**Your instructions:** Among the entries below, find each line with "entenda" and show it.

= Beginning of Section =

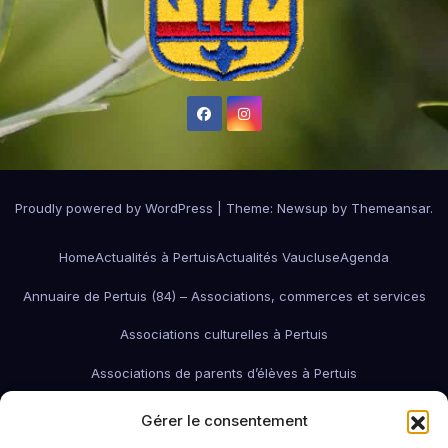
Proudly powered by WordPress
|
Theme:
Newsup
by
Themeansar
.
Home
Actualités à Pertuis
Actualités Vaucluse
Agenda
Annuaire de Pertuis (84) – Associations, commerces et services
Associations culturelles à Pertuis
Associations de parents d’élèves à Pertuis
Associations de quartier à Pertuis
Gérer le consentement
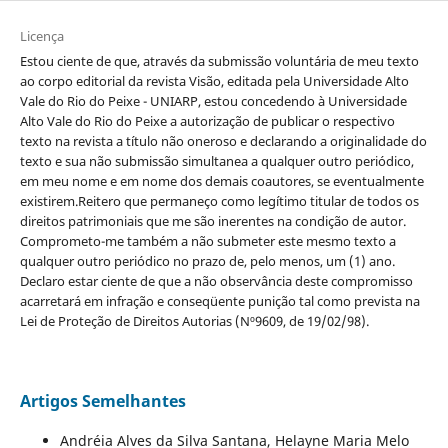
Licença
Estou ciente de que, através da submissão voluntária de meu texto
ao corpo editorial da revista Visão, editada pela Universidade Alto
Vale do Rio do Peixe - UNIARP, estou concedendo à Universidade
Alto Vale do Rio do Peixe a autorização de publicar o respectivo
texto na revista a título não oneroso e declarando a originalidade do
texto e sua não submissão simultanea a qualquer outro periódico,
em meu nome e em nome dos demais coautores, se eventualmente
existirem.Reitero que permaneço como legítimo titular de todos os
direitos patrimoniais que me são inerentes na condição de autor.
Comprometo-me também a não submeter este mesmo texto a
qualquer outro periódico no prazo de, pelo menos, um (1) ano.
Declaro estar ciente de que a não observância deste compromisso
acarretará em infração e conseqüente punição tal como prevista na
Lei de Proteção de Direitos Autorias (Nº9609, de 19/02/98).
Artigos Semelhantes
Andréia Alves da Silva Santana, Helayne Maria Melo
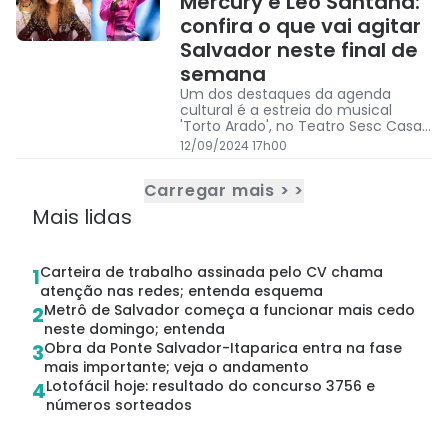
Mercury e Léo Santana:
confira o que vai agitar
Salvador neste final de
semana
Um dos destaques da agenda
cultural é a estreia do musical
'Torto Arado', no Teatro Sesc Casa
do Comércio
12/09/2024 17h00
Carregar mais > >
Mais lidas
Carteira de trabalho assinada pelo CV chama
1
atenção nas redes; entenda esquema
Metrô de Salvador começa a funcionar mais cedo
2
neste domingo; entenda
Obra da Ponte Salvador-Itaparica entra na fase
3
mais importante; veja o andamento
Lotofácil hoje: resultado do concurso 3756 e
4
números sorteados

= End of Section =

**Solution to this task:**
atenção nas redes; entenda esquema
neste domingo; entenda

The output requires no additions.